Chapter 4

The elevator let him out into the late-afternoon gray, and Reacher walked out of the building without looking back.

No tail.

Which bothered him more than if there had been.

He crossed the lot, unlocked his car, and slid behind the wheel. Only then did he unfold the slip of paper Chambers had given him.

Typed address. No letterhead. No phone number. Just a location and a time.

He checked his watch.

Twenty-eight minutes.

Chambers hadn’t asked if Reacher could make it. Chambers had already calculated that he would.

The drive took him across the river and south, away from the tourist version of Washington and into a stretch of the city that felt purely functional. Industrial buildings. Utility yards. Scrap fences and loading docks.

The Potomac slid past on his right, dark and slow, like it was carrying secrets it had learned not to repeat.

Buzzard Point. It was the FBI’s DC field office, different from the Hoover building, which was mostly administrative.

The name fit.

Reacher pulled in front of a blocky concrete building with no marquee and minimal signage. An American flag snapped sharply in the wind, the sound sharp and impatient. Two uniformed guards stood at the entrance beneath a seal bolted into the stone above the doors.

They looked like guards who didn’t get surprised.

Reacher showed his ID.

One of them barely glanced at it. “Reacher,” he said. Not a question. “They’re expecting you.”

Of course they are, Joe thought.

Inside, the air smelled like a government office. Old carpet, burnt coffee and lots of paperwork.

The lighting was harsh. The walls were scuffed. Nothing decorative, nothing unnecessary. This wasn’t a place meant to impress anyone.

They waved him past the security desk and into a hallway that opened into a larger operations room. Phones rang in clipped bursts. A dot-matrix printer chattered somewhere behind him. Voices stayed low.

Joe walked into the room and wasn’t surprised by what he saw.

By the wall map stood a man in a conservative navy suit, early fifties, clearly FBI. Domestic side. Reacher recognized the type instantly. He was career Bureau, quiet authority, the look of someone used to being in charge even when he technically wasn’t.

Nearby, leaning over a metal table, was an ATF agent. He was in his mid-forties, sleeves rolled up, jacket draped neatly over a chair with the yellow letters partially visible. He was studying photographs laid out in a grid pattern: weapons, detonators, serial numbers.

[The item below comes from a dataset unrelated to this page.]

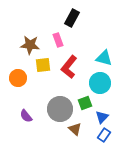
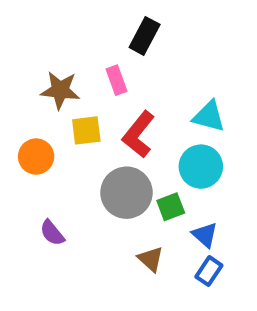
gray circle: (60, 109) -> (126, 193), moved
blue triangle: (102, 117) -> (205, 235), turned -32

Off to one side stood Army Intelligence. He had no rank displayed. Close-cropped hair. Neutral posture. Hands behind his back. Counterintelligence, without a doubt. The kind that monitored leaks and loyalties.

And then there was the fourth man.

No badge visible. No jacket on a chair. No paperwork in front of him. He stood farther back than the rest, near the shadows, doing nothing but watching the room.

Reacher felt the click happen in his head.

When he’d asked Chambers who he worked for, Chambers hadn’t evaded the question.

He’d answered it.

All of them.

This wasn’t a turf war. It was a convergence.

A woman peeled away from the FBI man and walked toward Reacher. Early forties. Dark suit. Practical shoes. Badge already out.

“Mr. Reacher,” she said. “Special Agent Winthrow. FBI.”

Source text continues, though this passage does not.